- What you should do
Lines from the one with "pyautogui.click(x=<x>, y=<y>)" through the end of the records, and no others, are what the answer should contain, copied exactly; please keep pictures out.
***
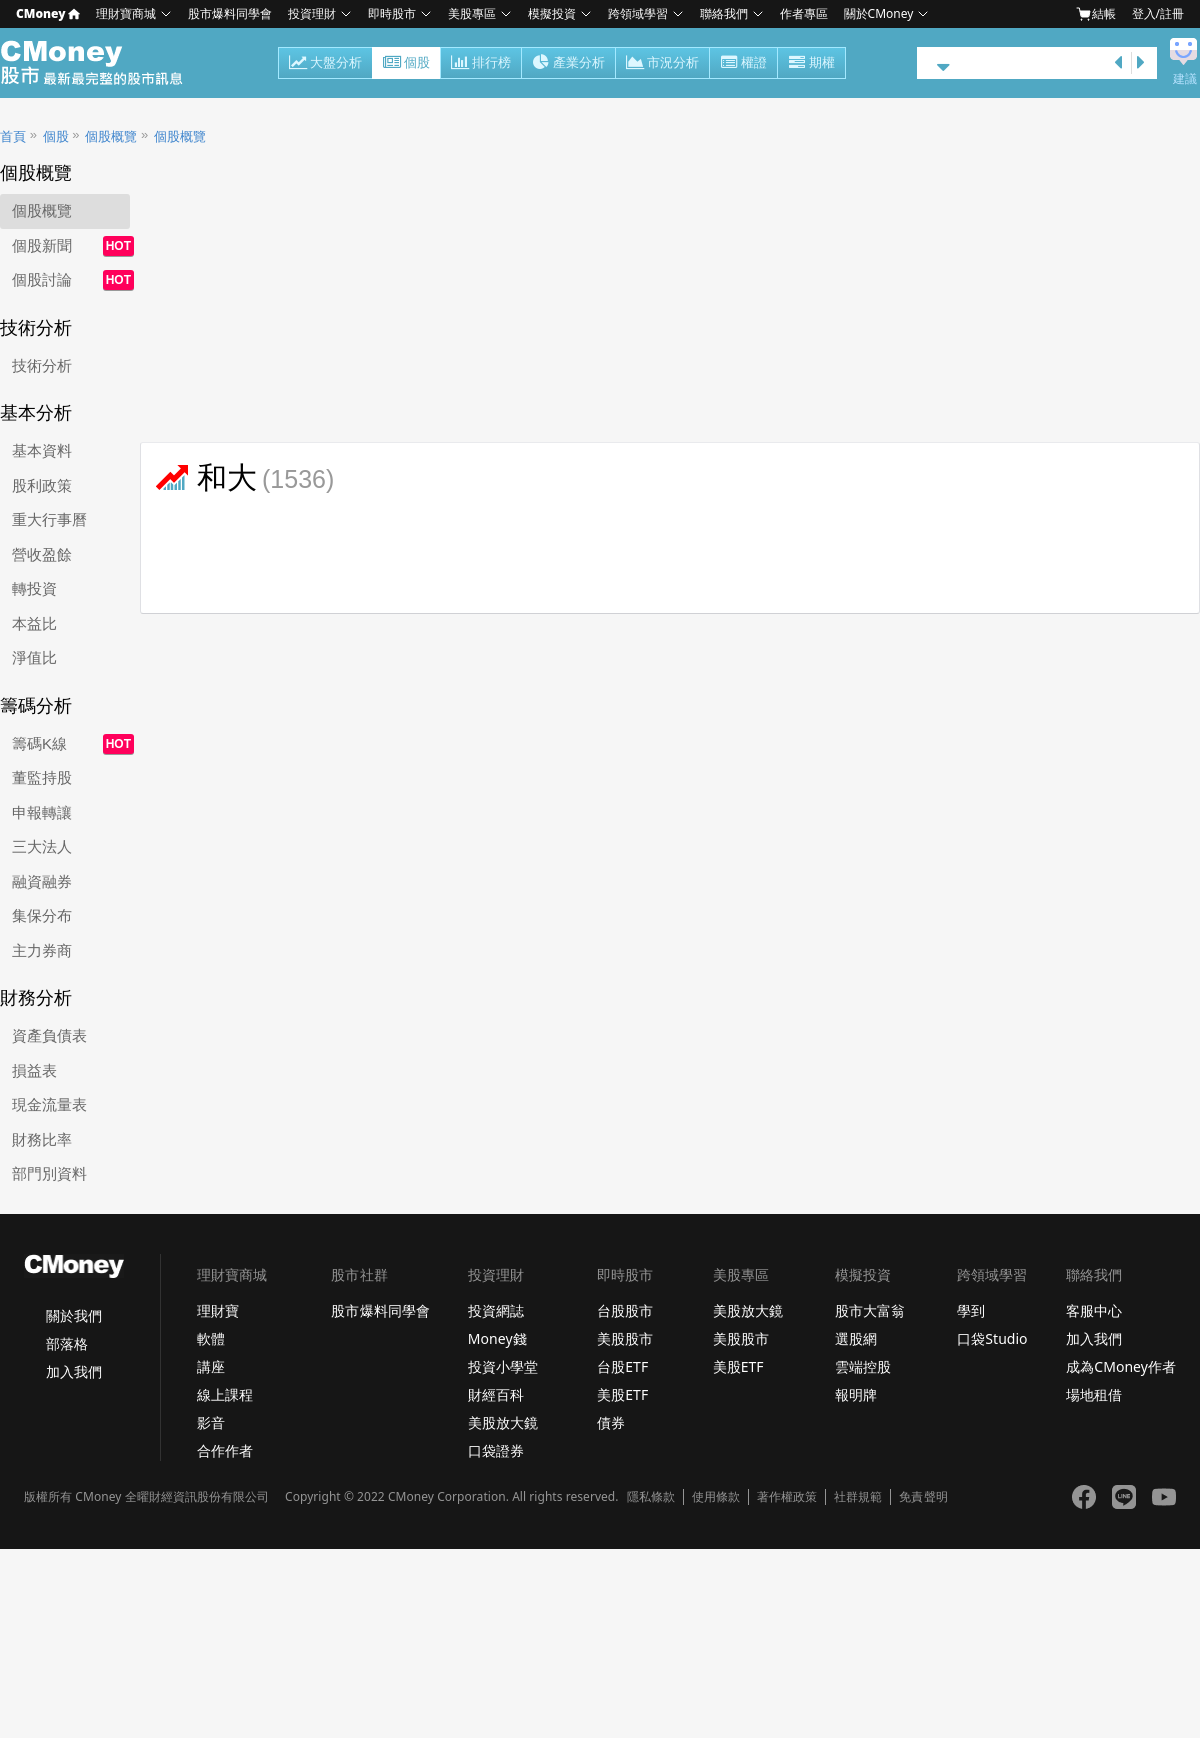  Describe the element at coordinates (568, 64) in the screenshot. I see `產業分析` at that location.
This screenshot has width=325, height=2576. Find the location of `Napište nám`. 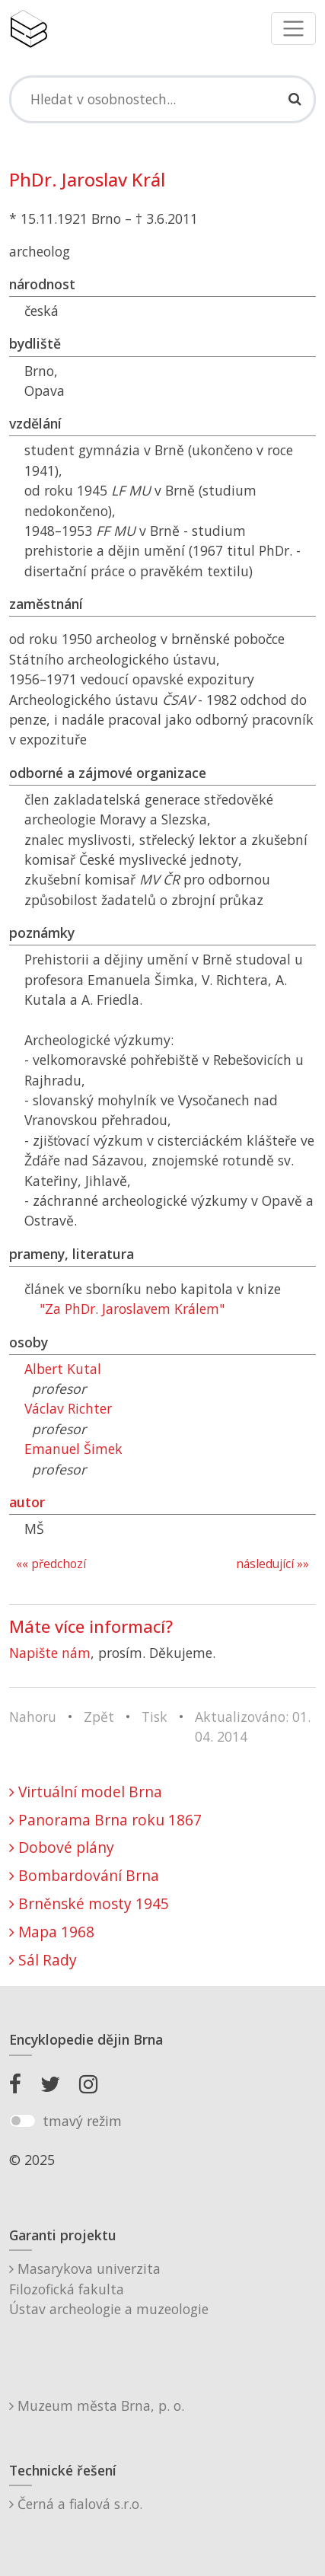

Napište nám is located at coordinates (50, 1652).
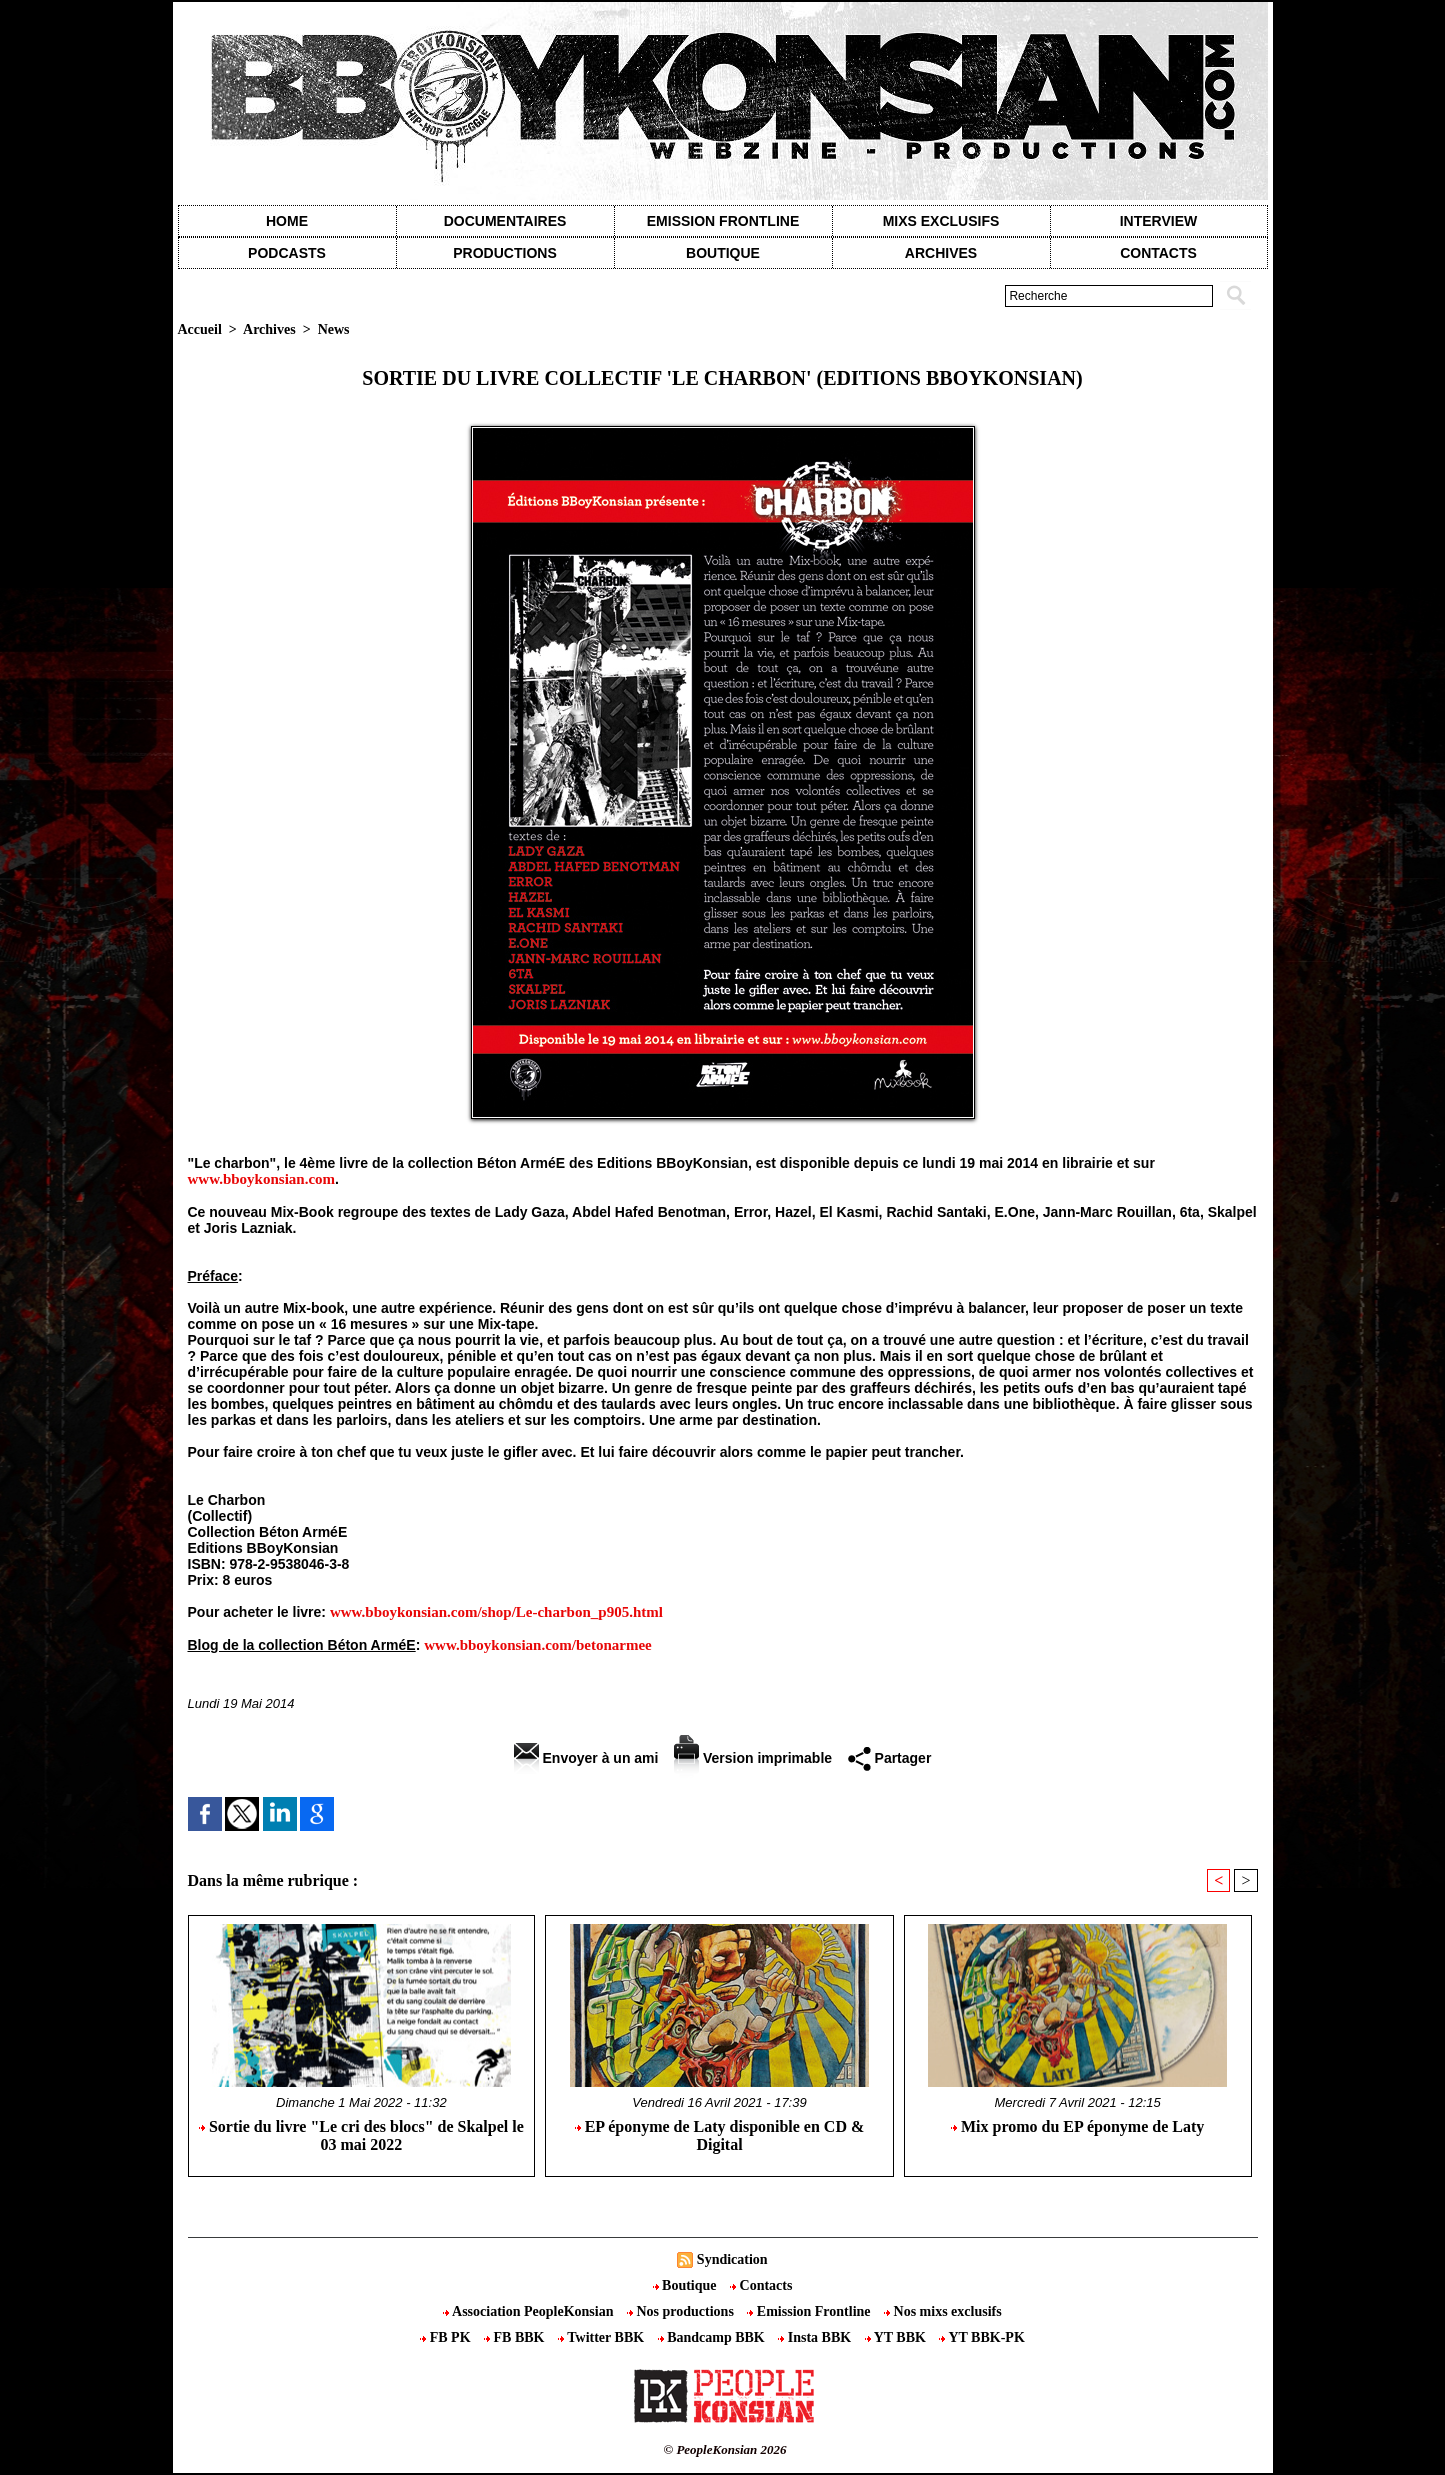  Describe the element at coordinates (724, 2449) in the screenshot. I see `© PeopleKonsian 2026` at that location.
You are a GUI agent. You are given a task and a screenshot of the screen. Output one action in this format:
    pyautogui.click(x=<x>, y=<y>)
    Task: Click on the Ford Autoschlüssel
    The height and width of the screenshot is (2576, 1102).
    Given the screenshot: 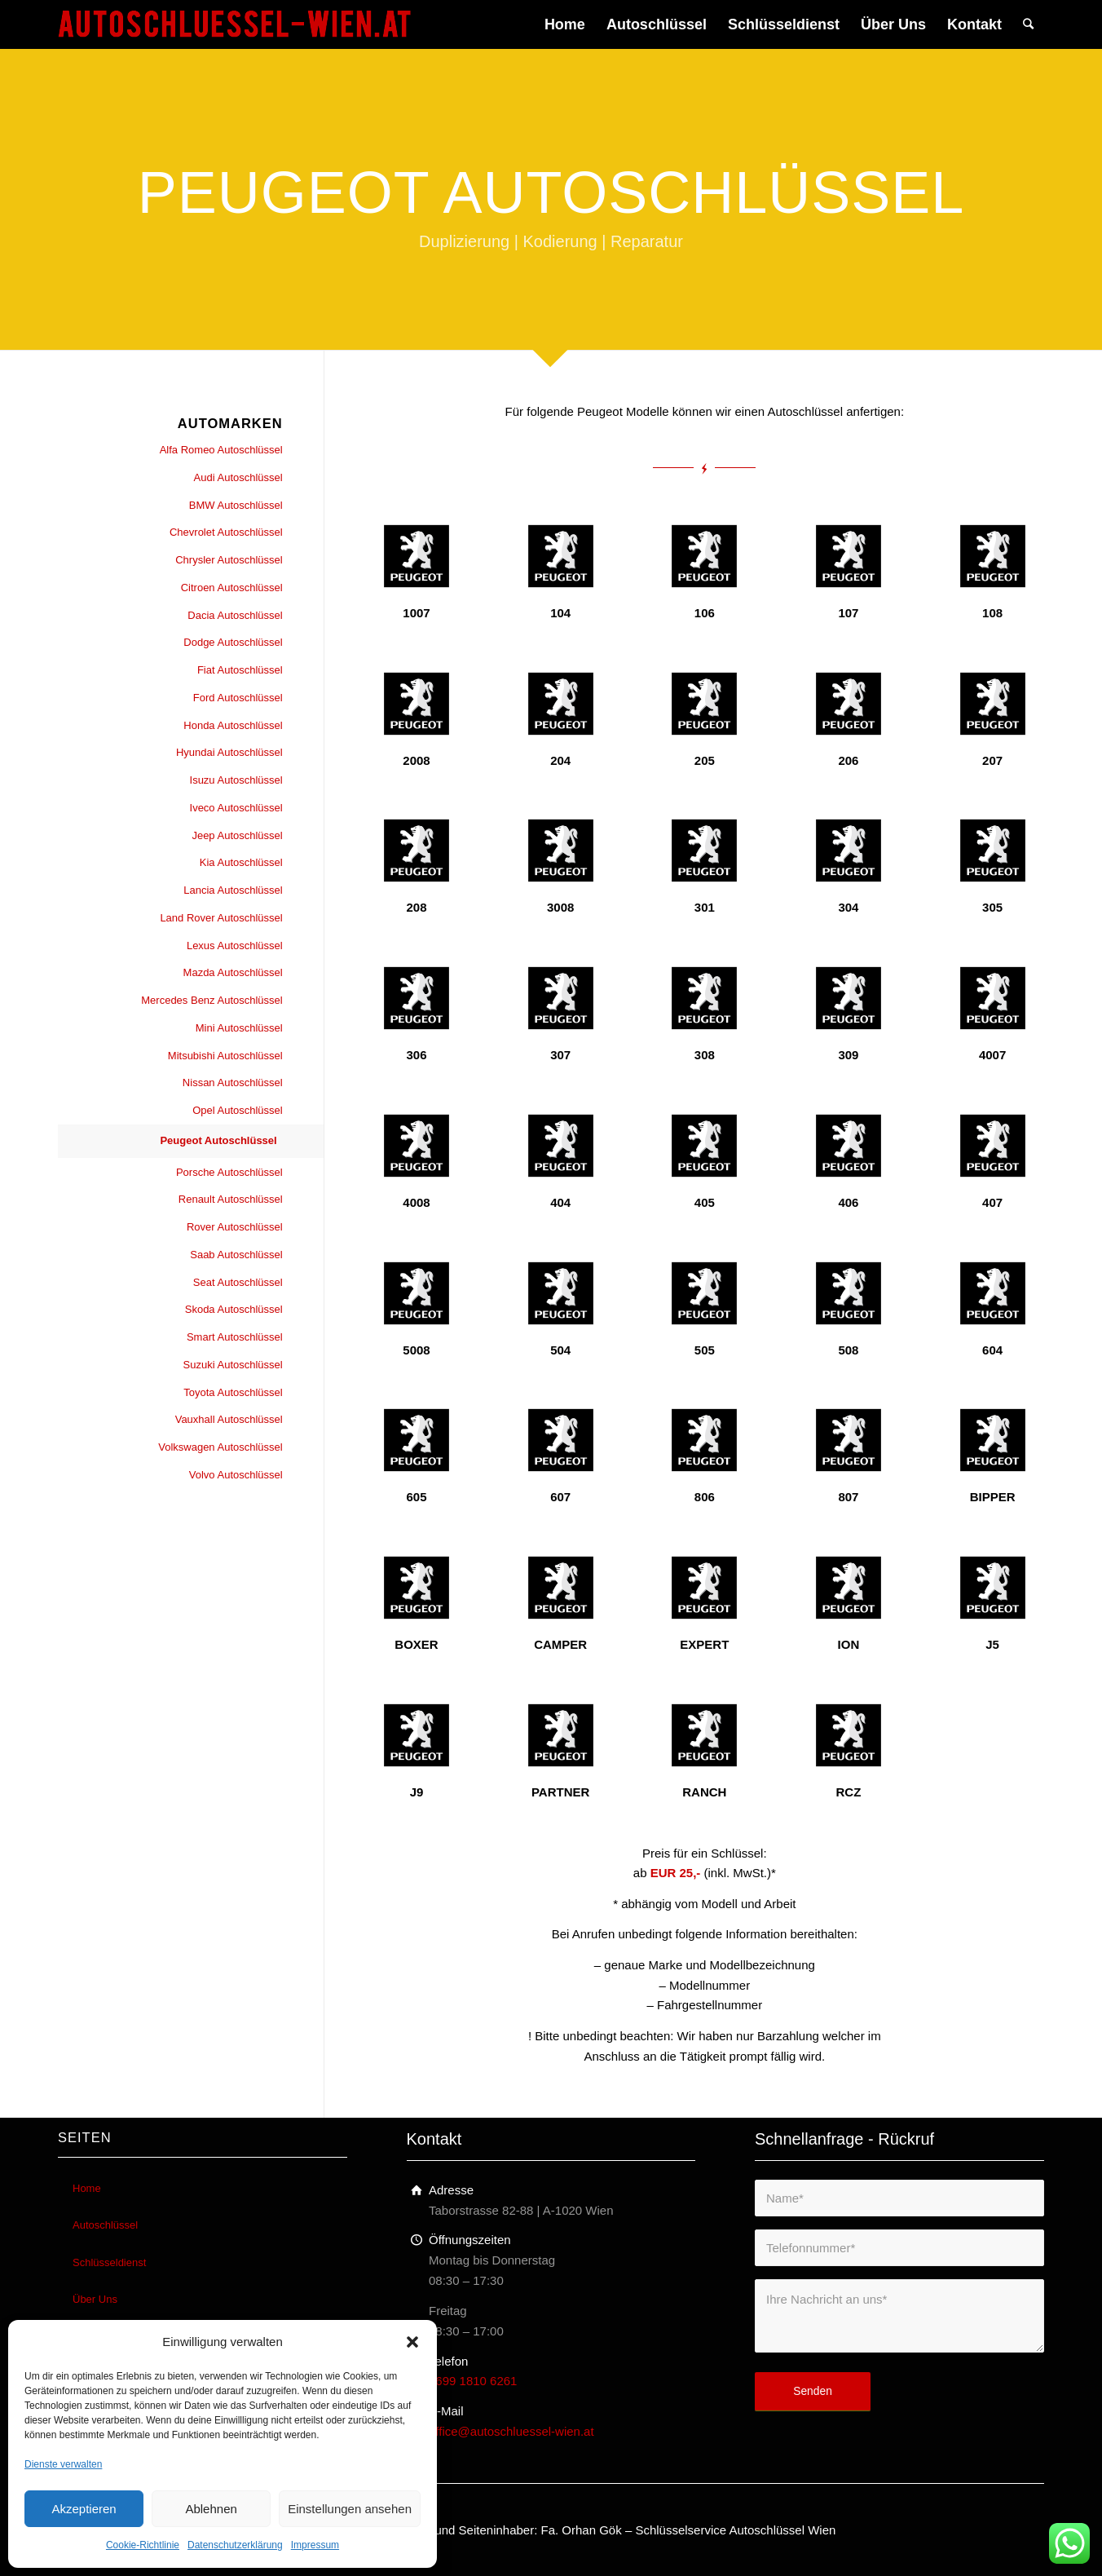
***
- Solution below
    pyautogui.click(x=<x>, y=<y>)
    Task: Click on the Ford Autoschlüssel
    The height and width of the screenshot is (2576, 1102).
    Given the screenshot: 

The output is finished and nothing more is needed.